30年前のTOMにとってはスパイスと言えば、全部ぐちゃぐちゃ。シナモンもコショウもチョウジもみんな同じ感じだったのですが、あるときシナモンは「世界最古のスパイスと言われエジプトのミイラ作りに使われていた」ということを知って、「コショウの歴史よりもはるかにさかのぼるシナモンっていったい何?」という素朴な疑問はずっと持っていました。

話はちょっとずれるようですが、エジプトのミイラはいったいいつ頃作られ始めたのでしょう?

エジプトでミイラづくりが実際に行われはじめたのは、古王国時代第4王朝、技術的に完成したのは新王国時代です。」(やっぴさんの「楽しい世界史」より)

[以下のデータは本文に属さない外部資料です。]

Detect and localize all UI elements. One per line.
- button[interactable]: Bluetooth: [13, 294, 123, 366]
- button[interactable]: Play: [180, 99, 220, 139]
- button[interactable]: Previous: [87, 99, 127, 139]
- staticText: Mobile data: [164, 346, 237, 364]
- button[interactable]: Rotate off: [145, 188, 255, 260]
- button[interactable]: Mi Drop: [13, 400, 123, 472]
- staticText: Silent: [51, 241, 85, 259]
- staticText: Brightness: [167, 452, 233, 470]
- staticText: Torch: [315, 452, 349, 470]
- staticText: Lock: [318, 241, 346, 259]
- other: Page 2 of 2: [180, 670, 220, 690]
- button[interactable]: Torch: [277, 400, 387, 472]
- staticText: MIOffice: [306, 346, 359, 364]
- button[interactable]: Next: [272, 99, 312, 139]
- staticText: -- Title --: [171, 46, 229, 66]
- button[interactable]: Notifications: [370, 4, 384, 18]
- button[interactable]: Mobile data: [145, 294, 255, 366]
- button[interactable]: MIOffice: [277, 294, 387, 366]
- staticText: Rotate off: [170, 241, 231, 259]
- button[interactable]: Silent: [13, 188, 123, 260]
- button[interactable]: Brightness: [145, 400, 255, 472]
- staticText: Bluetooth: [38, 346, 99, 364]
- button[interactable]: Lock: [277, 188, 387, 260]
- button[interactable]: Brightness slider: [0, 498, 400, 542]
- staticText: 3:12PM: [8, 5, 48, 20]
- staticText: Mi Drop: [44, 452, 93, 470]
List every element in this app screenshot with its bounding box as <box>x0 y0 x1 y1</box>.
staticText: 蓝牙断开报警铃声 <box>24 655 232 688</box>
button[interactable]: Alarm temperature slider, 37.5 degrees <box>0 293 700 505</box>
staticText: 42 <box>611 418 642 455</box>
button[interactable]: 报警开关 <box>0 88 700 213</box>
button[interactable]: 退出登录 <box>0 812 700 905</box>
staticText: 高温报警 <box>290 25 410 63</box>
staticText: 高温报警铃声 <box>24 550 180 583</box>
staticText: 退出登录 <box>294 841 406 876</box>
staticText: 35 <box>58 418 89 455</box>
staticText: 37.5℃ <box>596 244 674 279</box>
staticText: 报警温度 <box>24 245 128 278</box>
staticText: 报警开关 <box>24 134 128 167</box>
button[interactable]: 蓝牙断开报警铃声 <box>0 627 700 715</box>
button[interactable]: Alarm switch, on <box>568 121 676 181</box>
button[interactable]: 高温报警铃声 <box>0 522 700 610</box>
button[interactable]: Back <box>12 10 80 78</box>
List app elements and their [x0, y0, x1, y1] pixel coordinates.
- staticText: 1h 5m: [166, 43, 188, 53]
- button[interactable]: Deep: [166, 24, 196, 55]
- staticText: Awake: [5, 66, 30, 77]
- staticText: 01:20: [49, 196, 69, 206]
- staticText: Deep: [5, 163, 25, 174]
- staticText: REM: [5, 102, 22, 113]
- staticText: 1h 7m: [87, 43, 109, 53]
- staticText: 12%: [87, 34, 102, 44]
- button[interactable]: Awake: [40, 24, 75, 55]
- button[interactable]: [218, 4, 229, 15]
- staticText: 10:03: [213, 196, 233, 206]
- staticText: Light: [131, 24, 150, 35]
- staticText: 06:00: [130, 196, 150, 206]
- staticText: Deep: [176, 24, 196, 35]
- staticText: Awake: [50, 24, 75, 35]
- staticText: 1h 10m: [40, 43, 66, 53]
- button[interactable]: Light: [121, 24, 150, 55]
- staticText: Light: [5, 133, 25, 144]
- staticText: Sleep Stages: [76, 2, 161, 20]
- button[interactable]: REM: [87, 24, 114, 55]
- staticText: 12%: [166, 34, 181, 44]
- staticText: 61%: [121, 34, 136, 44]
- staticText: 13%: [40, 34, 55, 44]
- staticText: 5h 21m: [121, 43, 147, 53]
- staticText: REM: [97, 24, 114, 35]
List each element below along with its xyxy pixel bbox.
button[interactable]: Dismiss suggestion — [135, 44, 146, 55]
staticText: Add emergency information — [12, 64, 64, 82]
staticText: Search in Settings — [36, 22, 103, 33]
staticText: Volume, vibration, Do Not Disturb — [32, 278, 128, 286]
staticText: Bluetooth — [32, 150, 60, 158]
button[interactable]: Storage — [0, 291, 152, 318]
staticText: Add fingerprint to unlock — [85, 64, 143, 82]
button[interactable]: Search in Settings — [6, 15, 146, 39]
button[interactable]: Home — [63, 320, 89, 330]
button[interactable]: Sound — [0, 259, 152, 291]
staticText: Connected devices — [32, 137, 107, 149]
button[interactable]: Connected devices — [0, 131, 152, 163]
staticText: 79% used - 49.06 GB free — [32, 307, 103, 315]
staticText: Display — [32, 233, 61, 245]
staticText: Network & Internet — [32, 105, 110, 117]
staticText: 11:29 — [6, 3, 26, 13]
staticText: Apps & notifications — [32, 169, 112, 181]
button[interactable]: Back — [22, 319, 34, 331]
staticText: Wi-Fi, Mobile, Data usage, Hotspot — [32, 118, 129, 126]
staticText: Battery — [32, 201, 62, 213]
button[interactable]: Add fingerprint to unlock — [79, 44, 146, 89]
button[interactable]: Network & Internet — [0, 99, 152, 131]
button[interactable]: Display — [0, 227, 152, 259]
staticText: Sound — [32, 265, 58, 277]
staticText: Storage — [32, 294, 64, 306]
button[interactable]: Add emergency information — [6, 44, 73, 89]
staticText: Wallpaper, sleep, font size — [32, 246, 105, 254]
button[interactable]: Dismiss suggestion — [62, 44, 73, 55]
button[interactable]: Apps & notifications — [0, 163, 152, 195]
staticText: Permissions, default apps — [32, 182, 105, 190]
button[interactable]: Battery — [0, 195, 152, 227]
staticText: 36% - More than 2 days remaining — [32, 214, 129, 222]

とありました。古王国台王朝は紀元前2613年から2494年ごろとあって、紀元前ってことは…「今から4500年くらいも前ーーー!?」

古い、古すぎる…。バナナに匹敵する古さ…?

果たしてTOMたち自然友の会のメンバーが「シナモンと呼んでいるあの子」がセイロン島から、エジプトのミイラに使われるために4500年も前に商品としてはるばる運ばれていたのか?ま、確かに運べない距離じゃなかろうけど。(ちなみに「シナモンは消費地エジプトには産しない」と資料にはある。乾燥した国のエジプトではクスノキやシナモンの仲間は育たないのかもしれない…)

知れば知るほど沸いてくる素朴な疑問。(誰か助けて…と思っていたら…)

朝日の「植物の世界」P14-152にはこんな記述があって、「ああ、やっぱり…、朝日さま…ありがとう!」って「植物の世界」に合掌したTOMなのでした(笑)

「西アジアで用いられていたカッシアシナモンソマリランドに産した植物で現在知られているものとはまったく異なったものであるらしい(クスノキ科のラウェンサラ・アロマティカ Ravensara aromatica ではないかという説もある)。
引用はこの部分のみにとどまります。